Download or read book Islam, Family Life, and Gender Inequality in Urban China written by Xiaowei Zang and published by Routledge. This book was released on 2012-06-12 with total page 366 pages. Available in PDF, EPUB and Kindle. Book excerpt: This book studies the relationship between Islam, family processes, and gender inequality among Uyghur Muslims in Ürümchi, China. Empirically, it shows in quantitative terms the extent of gender inequalities among Uyghur Muslims in Ürümchi and tests whether the gender inequalities are a difference in kind or in degree. It examines five aspects of gender inequality: employment, income, household task accomplishment, home management, and spousal power.
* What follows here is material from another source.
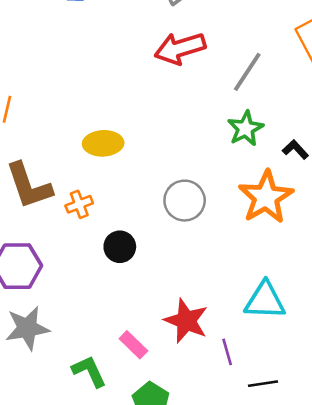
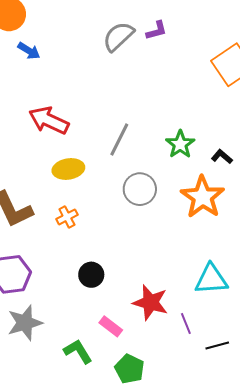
red arrow: (180, 48) -> (49, 120), moved, turned 48
gray line: (247, 72) -> (119, 139), moved
gray circle: (185, 201) -> (140, 189), moved
orange cross: (79, 204) -> (67, 217), moved
black circle: (120, 247) -> (91, 275), moved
Theoretically, it investigates how Islamic affiliation and family life affect Uyghur women’s status. Zang’s research involved rare and privileged access to a setting which is difficult for foreign scholars to study due to political restrictions. The data are drawn from fieldwork in Ürümchi between 2005 and 2008, which include a survey of 577 families, field observations, and 200 in-depth interviews with local Uyghurs. The book combines qualitative and quantitative data and methods to study gendered behavior and outcomes. The author’s study reinterprets family power and offers a more nuanced analysis of gender and domestic power in China and makes a pioneering effort to study spousal power, gender inequality in labor market outcomes, and gender inequality in household chores among members of ethnic minorities in China. The book will be of interest to students and scholars of ethnic studies, Chinese studies, Asian anthropology and cultural sociology.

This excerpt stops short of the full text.